→ **Exercise description**: Except for the pictures, reproduce the records word for word.

→ **Provided material**:
= Beginning of Section =

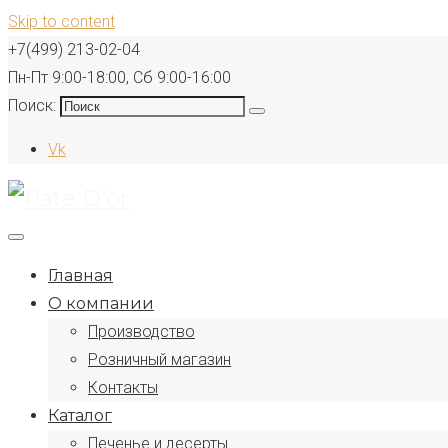
Skip to content
+7(499) 213-02-04
Пн-Пт 9:00-18:00, Сб 9:00-16:00
Поиск:
Vk
Главная
О компании
Производство
Розничный магазин
Контакты
Каталог
Печенье и десерты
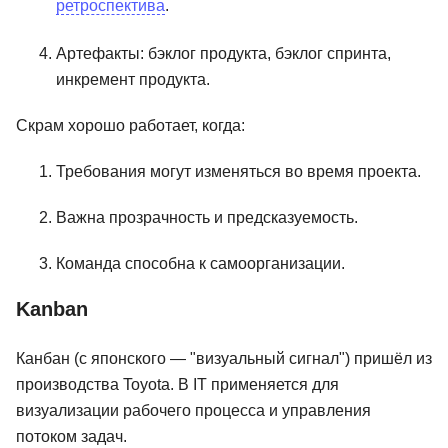
ретроспектива
.
51
SF Education
74 отзыва
Академия Эдюс
отзыв
Артефакты: бэклог продукта, бэклог спринта,
Подробнее
от 3 332 ₽
Подробнее
от 8 166 ₽
инкремент продукта.
Скрам хорошо работает, когда:
Требования могут изменяться во время проекта.
Важна прозрачность и предсказуемость.
Команда способна к самоорганизации.
Kanban
Канбан (с японского — "визуальный сигнал") пришёл из
производства Toyota. В IT применяется для
визуализации рабочего процесса и управления
потоком задач.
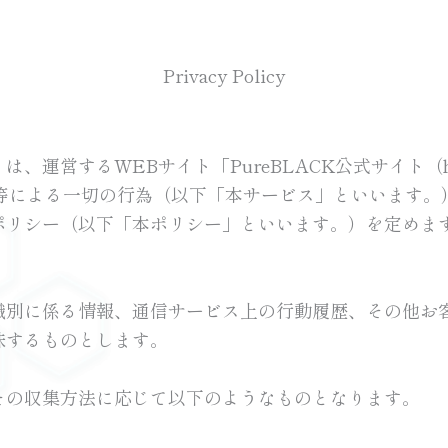
Privacy Policy
するWEBサイト「PureBLACK公式サイト（https:/
ト等による一切の行為（以下「本サービス」といいます。
ポリシー（以下「本ポリシー」といいます。）を定めま
識別に係る情報、通信サービス上の行動履歴、その他お
味するものとします。
その収集方法に応じて以下のようなものとなります。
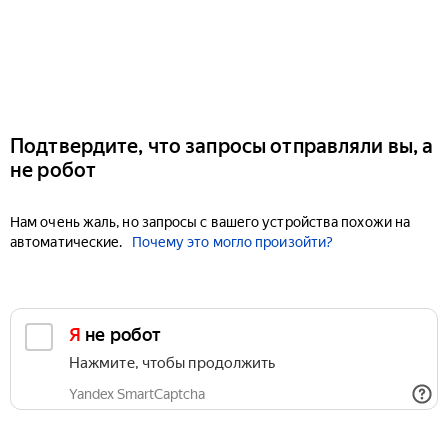
Подтвердите, что запросы отправляли вы, а
не робот
Нам очень жаль, но запросы с вашего устройства похожи на
автоматические.
Почему это могло произойти?
Я не робот
Нажмите, чтобы продолжить
Yandex SmartCaptcha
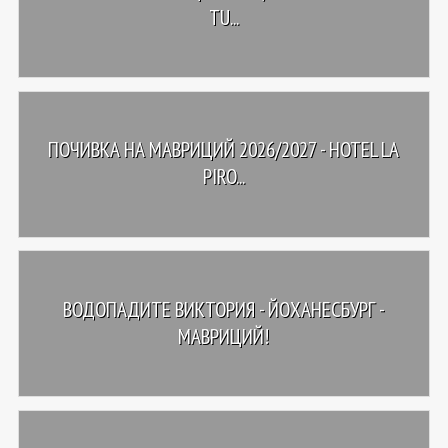
TU...
ПОЧИВКА НА МАВРИЦИЙ 2026/2027 - HOTEL LA
PIRO...
ВОДОПАДИТЕ ВИКТОРИЯ - ЙОХАНЕСБУРГ -
МАВРИЦИЙ!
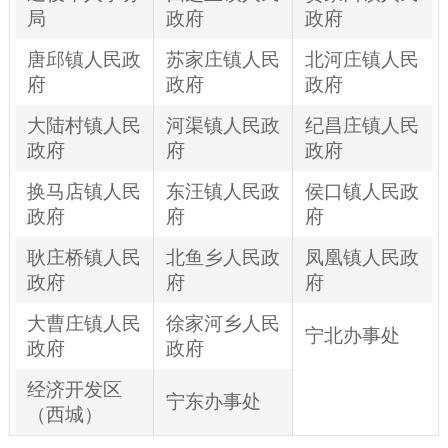
局
政府
政府
唐邱镇人民政
苏家庄镇人民
北河庄镇人民
府
政府
政府
大陆村镇人民
河渠镇人民政
纪昌庄镇人民
政府
府
政府
换马店镇人民
东汪镇人民政
侯口镇人民政
政府
府
府
耿庄桥镇人民
北鱼乡人民政
凤凰镇人民政
政府
府
府
大曹庄镇人民
徐家河乡人民
宁北办事处
政府
政府
经济开发区
宁东办事处
（西城）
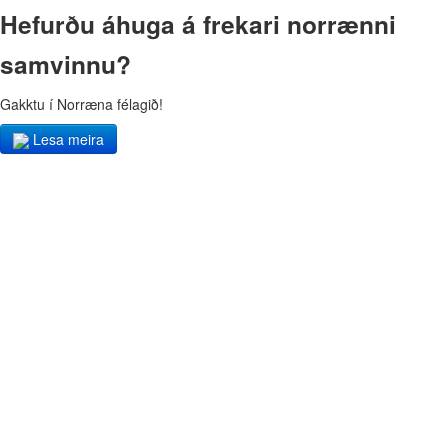
Hefurðu áhuga á frekari norrænni
samvinnu?
Gakktu í Norræna félagið!
Lesa meira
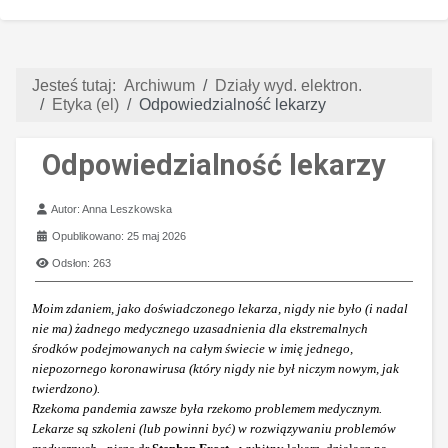
Jesteś tutaj:
Archiwum
Działy wyd. elektron.
Etyka (el)
Odpowiedzialność lekarzy
Odpowiedzialność lekarzy
Szczegóły
Autor:
Anna Leszkowska
Opublikowano: 25 maj 2026
Odsłon: 263
Moim zdaniem, jako doświadczonego lekarza, nigdy nie było (i nadal
nie ma) żadnego medycznego uzasadnienia dla ekstremalnych
środków podejmowanych na całym świecie w imię jednego,
niepozornego koronawirusa (który nigdy nie był niczym nowym, jak
twierdzono).
Rzekoma pandemia zawsze była rzekomo problemem medycznym.
Lekarze są szkoleni (lub powinni być) w rozwiązywaniu problemów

= End of Section =

→ **Your response**:
Skip to content
+7(499) 213-02-04
Пн-Пт 9:00-18:00, Сб 9:00-16:00
Поиск:
Vk
Главная
О компании
Производство
Розничный магазин
Контакты
Каталог
Печенье и десерты
ретроспектива
.
51
SF Education
74 отзыва
Академия Эдюс
отзыв
Артефакты: бэклог продукта, бэклог спринта,
Подробнее
от 3 332 ₽
Подробнее
от 8 166 ₽
инкремент продукта.
Скрам хорошо работает, когда:
Требования могут изменяться во время проекта.
Важна прозрачность и предсказуемость.
Команда способна к самоорганизации.
Kanban
Канбан (с японского — "визуальный сигнал") пришёл из
производства Toyota. В IT применяется для
визуализации рабочего процесса и управления
потоком задач.
Privacy Policy
するWEBサイト「PureBLACK公式サイト（https:/
ト等による一切の行為（以下「本サービス」といいます。
ポリシー（以下「本ポリシー」といいます。）を定めま
識別に係る情報、通信サービス上の行動履歴、その他お
味するものとします。
その収集方法に応じて以下のようなものとなります。
Подтвердите, что запросы отправляли вы, а
не робот
Нам очень жаль, но запросы с вашего устройства похожи на
автоматические.
Почему это могло произойти?
Я не робот
Нажмите, чтобы продолжить
Yandex SmartCaptcha
TU...
ПОЧИВКА НА МАВРИЦИЙ 2026/2027 - HOTEL LA
PIRO...
ВОДОПАДИТЕ ВИКТОРИЯ - ЙОХАНЕСБУРГ -
МАВРИЦИЙ!
局
政府
政府
唐邱镇人民政
苏家庄镇人民
北河庄镇人民
府
政府
政府
大陆村镇人民
河渠镇人民政
纪昌庄镇人民
政府
府
政府
换马店镇人民
东汪镇人民政
侯口镇人民政
政府
府
府
耿庄桥镇人民
北鱼乡人民政
凤凰镇人民政
政府
府
府
大曹庄镇人民
徐家河乡人民
宁北办事处
政府
政府
经济开发区
宁东办事处
（西城）
Hefurðu áhuga á frekari norrænni
samvinnu?
Gakktu í Norræna félagið!
Lesa meira
Jesteś tutaj:
Archiwum
Działy wyd. elektron.
Etyka (el)
Odpowiedzialność lekarzy
Odpowiedzialność lekarzy
Szczegóły
Autor:
Anna Leszkowska
Opublikowano: 25 maj 2026
Odsłon: 263
Moim zdaniem, jako doświadczonego lekarza, nigdy nie było (i nadal
nie ma) żadnego medycznego uzasadnienia dla ekstremalnych
środków podejmowanych na całym świecie w imię jednego,
niepozornego koronawirusa (który nigdy nie był niczym nowym, jak
twierdzono).
Rzekoma pandemia zawsze była rzekomo problemem medycznym.
Lekarze są szkoleni (lub powinni być) w rozwiązywaniu problemów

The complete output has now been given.